Mr. C. Swinson: It is below the line.

Senator J.L. Perchard: Yes, quite probably, yes.

Mr. C. Swinson:

In the sense of being a non-ministerial department.

Chief Clerk, Law Officers' Department: It is a non-ministerial department, yes.

Mr. C. Swinson:

That is what I meant by below the line.

Chief Clerk, Law Officers' Department:

In terms of children's cases we have had to send out some work to private sector advocates in order to represent the Minister and we have queried those bills.

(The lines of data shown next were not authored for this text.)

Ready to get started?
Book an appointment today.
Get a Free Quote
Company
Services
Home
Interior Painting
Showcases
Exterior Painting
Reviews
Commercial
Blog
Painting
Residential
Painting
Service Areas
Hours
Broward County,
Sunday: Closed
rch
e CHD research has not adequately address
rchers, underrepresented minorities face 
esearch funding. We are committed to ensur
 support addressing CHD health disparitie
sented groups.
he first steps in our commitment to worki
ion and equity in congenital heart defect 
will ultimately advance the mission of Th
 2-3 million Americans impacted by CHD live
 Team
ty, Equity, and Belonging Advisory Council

For example, one firm was bringing an advocate and an assistant to court on occasions and we have gone back to them and said we may not have agreed this in the past but we certainly are not agreeing it in the future.

Senator B.E. Shenton:

Do you think the court is the best person to set rates?

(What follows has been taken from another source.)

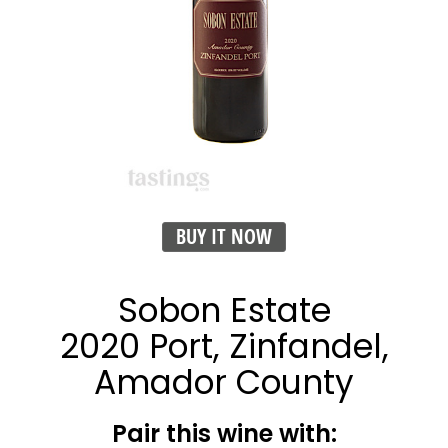
BUY IT NOW
Sobon Estate
2020 Port, Zinfandel,
Amador County
Pair this wine with:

Chief Clerk, Law Officers' Department: For?

Senator B.E. Shenton:

Well for ... you mentioned that the court sets the rates for advocacy services and so on, did you not?

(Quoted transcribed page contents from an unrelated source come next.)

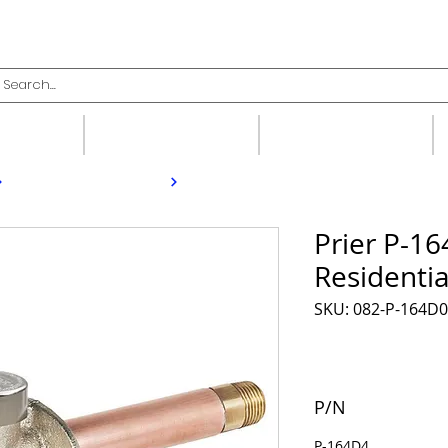
upplies
Fittings
Valves
Prier P-16
Residentia
SKU: 082-P-164D
P/N
P-164D4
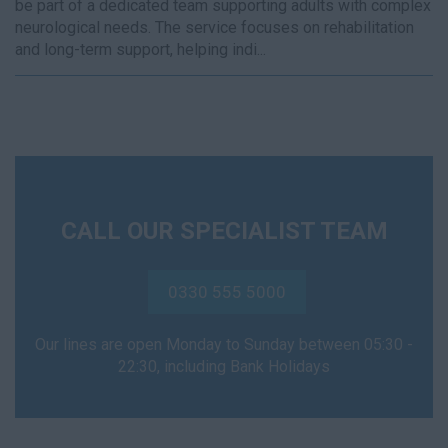
be part of a dedicated team supporting adults with complex
neurological needs. The service focuses on rehabilitation
and long-term support, helping indi...
CALL OUR SPECIALIST TEAM
0330 555 5000
Our lines are open Monday to Sunday between 05:30 -
22:30, including Bank Holidays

Chief Clerk, Law Officers' Department: The court sets the legal aid rate.

Senator B.E. Shenton: The legal aid rate.

Chief Clerk, Law Officers' Department:

I believe it is ... well no I do not know how it is set. My guess is that it is done by inflation but I honestly do not know because that is not part of my responsibilities.

Senator B.E. Shenton:

Yes, anyone else got anything?

Senator A. Breckon:

Just a question just to come back to the use of hourly rates. I think there had been some move away from this to a quotation, if you like, and I think even in the city this had happened because of hourly rates you really in effect signing a cheque without an amount on it. Is there any way that you have done work to look at estimates for this as opposed to somebody I am just thinking of a builder. If I was going to get some builder to do some work, I would not just say: "Do it and send me some hours." I would just say: "Well, how much is it going to cost?"

Chief Clerk, Law Officers' Department:

Yes, indeed. Taking your building example, you can negotiate if you can with a builder a set fee for doing your roof but you may find that it is quite difficult to find a builder who will give you a fee that he will never come back to and he will say: "Yes, I will do it for that," if he then finds that the rafters are rotten.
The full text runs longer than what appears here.